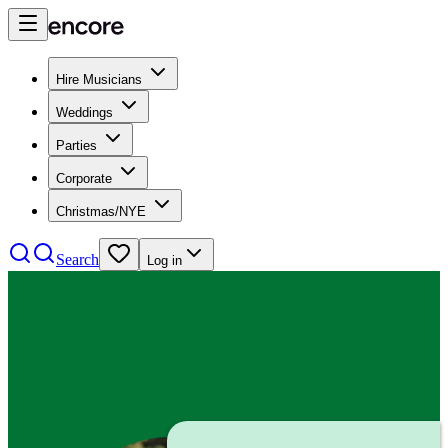
Hire Musicians
Weddings
Parties
Corporate
Christmas/NYE
Search
Log in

_PROBLEM DETAILS:_
Every record must be copied exactly, with the pictures left out.

_RESULT FOR THIS TASK:_
Hire Musicians
Weddings
Parties
Corporate
Christmas/NYE
Search
Log in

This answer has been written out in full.